3. As I mentioned earlier it is worth to reduce allocation/deallocation rate of messages preallocating them.  I did a small patch [2] and preallocate the whole queue on client and server sides of fio engine.  The other thing is worth to mention is that on a message completion I do not call put(), but call a new completion callback (completion hook does not fit well, since it is called in destructor, i.e. again extra allocations/deletions for each IO).
It is always a good thing to reducing atomic incs/decs on a fast path, and since I fully control a message and never free it I do not need a quite expensive inc/get on each IO.  This is what I got:

   before: IOPS=114k, BW=444MiB/s, Lat=1.125ms
    after: IOPS=132k, BW=514MiB/s, Lat=0.973ms

In current ceph master branch sizeof of MOSDOp is 824 bytes and sizeof of MOSDOpReply is 848 bytes, which of course is worth to keep in a fixed size queue.  One of the possible ways is to keep a queue of a union of all messages inside a messenger itself, and each user of a messenger has to ask for a free request.  Fixed size queue implies also a back pressure: if no free requests exist in the queue user has to wait, thus throttling also can be easily implemented simply changing queue size at run-time.

4. The next hacky patch [3] reduces number of buffer::ptr::release() and
sendmsg() syscalls by preparing one msghdr for all queued messages without usage of temporary buffers appending them with each part of a message, but simply filling in msghdr.msg_iov directly and sending it to kernel in one go.  The queueing is also slightly modified: instead of putting a message to the vector and then erasing it on dequeue side I simply chain messages in a single linked list, which does not require any memory allocations and enqueue/dequeue locks a mutex for a very short period of time.

   before: IOPS=132k, BW=514MiB/s, Lat=0.973ms
    after: IOPS=166k, BW=650MiB/s, Lat=0.769ms

I have to apologize to the most curious who will still open and look at the
patches: I did not consider error handling, priority queues, also I did not care about sendmsg(), which can return less bytes and iovec has to be advanced.
As I mentioned, I wanted to get quick numbers on localhost and for the sake of the simplicity put asserts and prints to catch abnormal behavior (of course on localhost nothing terrible happens, as usual :)

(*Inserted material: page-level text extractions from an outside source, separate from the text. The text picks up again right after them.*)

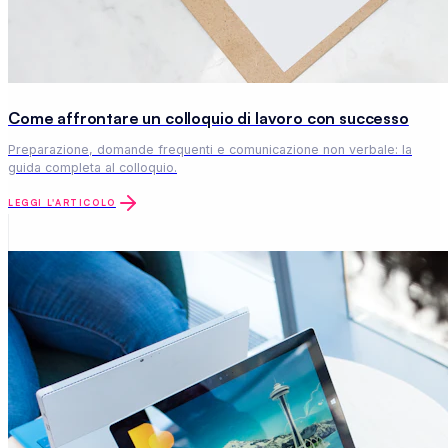
Come affrontare un colloquio di lavoro con successo
Preparazione, domande frequenti e comunicazione non verbale: la
guida completa al colloquio.
LEGGI L'ARTICOLO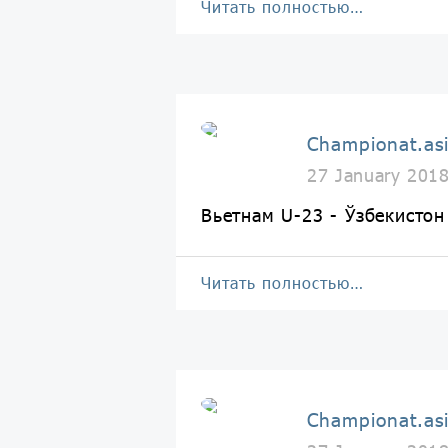
Читать полностью…
Championat.as
27 January 201
Вьетнам U-23 - Ўзбекист
Читать полностью…
Championat.as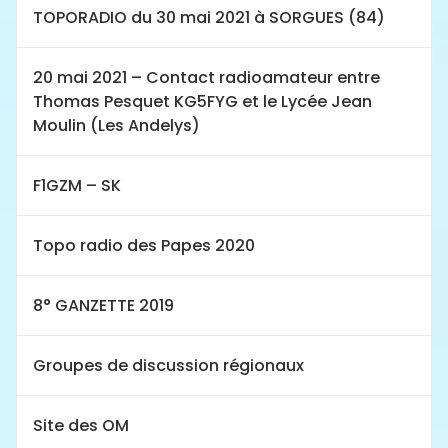
TOPORADIO du 30 mai 2021 à SORGUES (84)
20 mai 2021 – Contact radioamateur entre
Thomas Pesquet KG5FYG et le Lycée Jean
Moulin (Les Andelys)
F1GZM – SK
Topo radio des Papes 2020
8° GANZETTE 2019
Groupes de discussion régionaux
Site des OM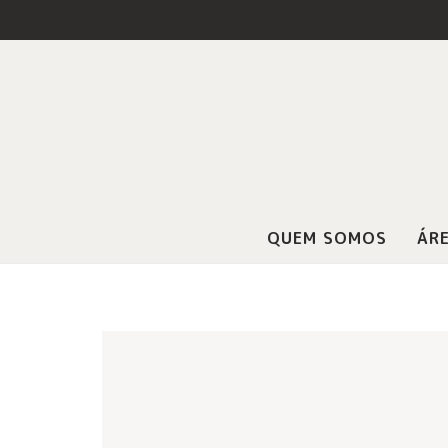
QUEM SOMOS
ÁRE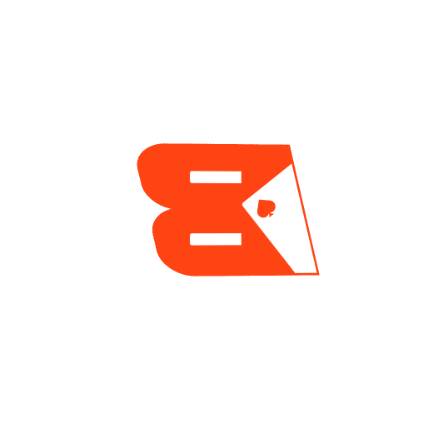
Mayor De La Serie
Mundial
2 días ago
ENCUESTA
¿Cuál es tu mayor reto actualmente como jugador
de póker?
Tilt y manejo emocional
Gestión de banca
Leer a los rivales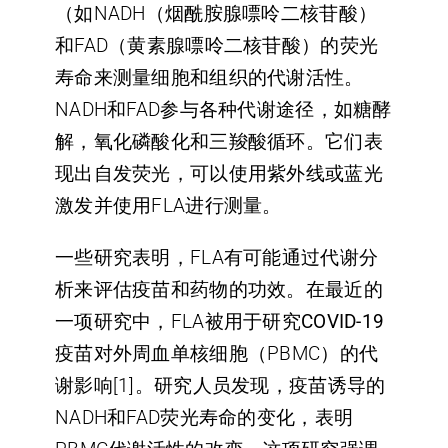
（如NADH（烟酰胺腺嘌呤二核苷酸）
和FAD（黄素腺嘌呤二核苷酸）
的荧光
寿命来测量细胞和组织的代谢活性
。
NADH和FAD参与各种代谢途径，如糖酵
解，氧化磷酸化和三羧酸循环。它们表
现出自发荧光，可以使用紫外线或蓝光
激发并使用FLA进行测量。
一些研究表明，FLA有可能通过代谢分
析来评估疫苗和药物的功效。在最近的
一项研究中，FLA被用于研究
COVID-19
疫苗对外
周血单核细胞（PBMC）的代
谢影响[1]。研究人员发现，疫苗诱导的
NADH和FAD荧光寿命的变化，表明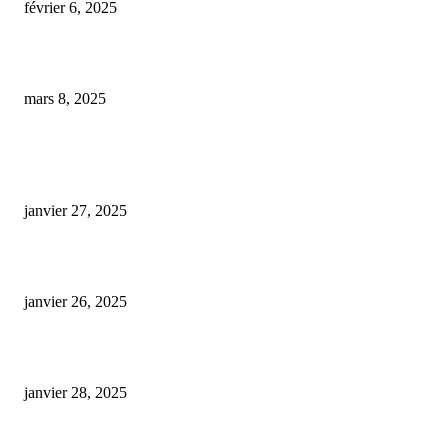
février 6, 2025
L’essor du CBD synthétique sur le marché : causes d’inquiétude et implica
mars 8, 2025
ARTICLES POPULAIRES
E-liquide CBD 5000 mg : effets, saveurs et conseils pour bien choisir
janvier 27, 2025
Code promo Destock CBD : nos réductions exclusives pour acheter malin
janvier 26, 2025
huile cbd 20 pourcent
janvier 28, 2025
CATÉGORIE POPULAIRE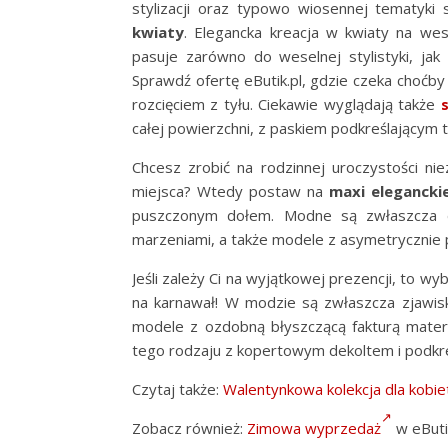
stylizacji oraz typowo wiosennej tematyki
kwiaty
. Elegancka kreacja w kwiaty na we
pasuje zarówno do weselnej stylistyki, jak
Sprawdź ofertę eButik.pl, gdzie czeka choćby
rozcięciem z tyłu. Ciekawie wyglądają także
całej powierzchni, z paskiem podkreślającym ta
Chcesz zrobić na rodzinnej uroczystości 
miejsca? Wtedy postaw na
maxi elegancki
puszczonym dołem. Modne są zwłaszcza dł
marzeniami, a także modele z asymetrycznie
Jeśli zależy Ci na wyjątkowej prezencji, to w
na karnawał! W modzie są zwłaszcza zjawis
modele z ozdobną błyszczącą fakturą materi
tego rodzaju z kopertowym dekoltem i podkre
Czytaj także:
Walentynkowa kolekcja dla kobie
Zobacz również:
Zimowa wyprzedaż
w eButi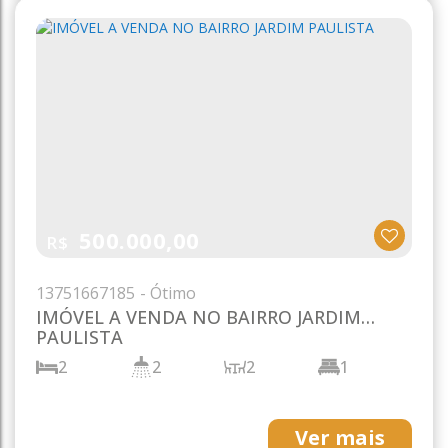
500.000,00
R$
1375
1667185
IMÓVEL A VENDA NO BAIRRO JARDIM
PAULISTA
2
2
2
1
156m²
1
300m²
25m
Ver mais
12m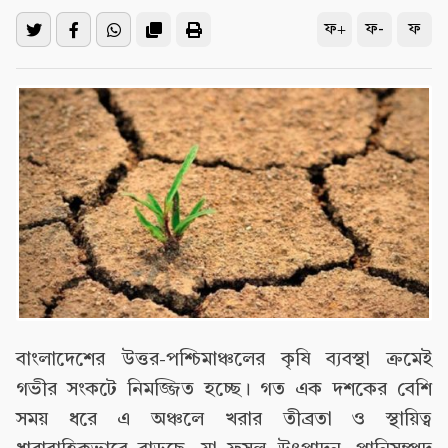
ফ+
ফ-
ফ
বাংলাদেশের উত্তর-পশ্চিমাঞ্চলের কৃষি ব্যবস্থা ক্রমেই
গভীর সংকটে নিমজ্জিত হচ্ছে। গত এক দশকের বেশি
সময় ধরে এ অঞ্চলে খরার তীব্রতা ও স্থায়িত্ব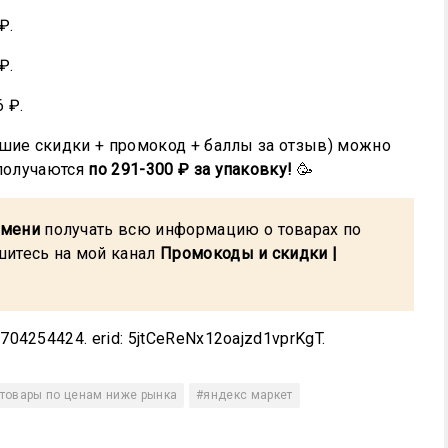
₽.
₽.
 ₽.
ьшие скидки + промокод + баллы за отзыв) можно
 получаются
по 291-300 ₽ за упаковку!
🥳
емени
получать всю информацию о товарах по
шитесь на мой канал
Промокоды и скидки |
04254424. erid: 5jtCeReNx12oajzd1vprKgT.
товары по ценам ниже рынка
#яндекс маркет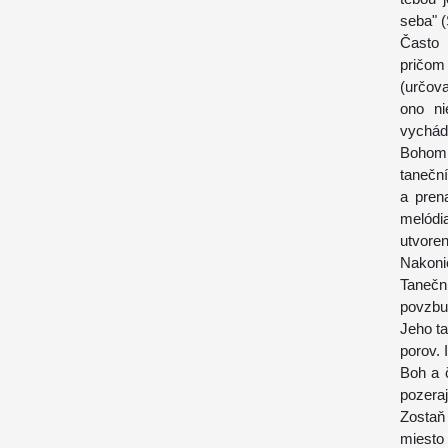
seba" (
Často 
pričom
(určov
ono ni
vychád
Bohom 
tanečn
a pren
melódi
utvoren
Nakon
Tanečn
povzbu
Jeho ta
porov. 
Boh a č
pozeraj
Zostaň 
miesto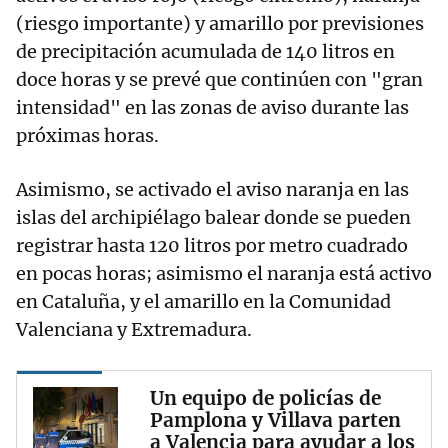
(riesgo importante) y amarillo por previsiones
de precipitación acumulada de 140 litros en
doce horas y se prevé que continúen con "gran
intensidad" en las zonas de aviso durante las
próximas horas.
Asimismo, se activado el aviso naranja en las
islas del archipiélago balear donde se pueden
registrar hasta 120 litros por metro cuadrado
en pocas horas; asimismo el naranja está activo
en Cataluña, y el amarillo en la Comunidad
Valenciana y Extremadura.
Un equipo de policías de
Pamplona y Villava parten
a Valencia para ayudar a los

At the end here is the summary table:

   IOPS=80.1k, BW=313MiB/s, Lat=1.598ms  -- empty config, no changes applied
   IOPS=110k,  BW=429MiB/s, Lat=1.164ms  -- disable crc for tcp/ip transport
   IOPS=114k,  BW=444MiB/s, Lat=1.125ms  -- disable throttle code paths
   IOPS=132k,  BW=514MiB/s, Lat=0.973ms  -- preallocate messages in a queue
   IOPS=166k,  BW=650MiB/s, Lat=0.769ms  -- reduce number of temporary buffers
                                            allocations, reduce number of
                                            sendmsg() syscalls, chain messages

I would like to discuss necessity of such messenger improvements and possible steps forward.

Thanks.

[1] https://github.com/ceph/ceph/pull/24678
[2] https://github.com/rouming/ceph/commit/3e34d9271ae
[3] https://github.com/rouming/ceph/commit/90831f241cb

--
Roman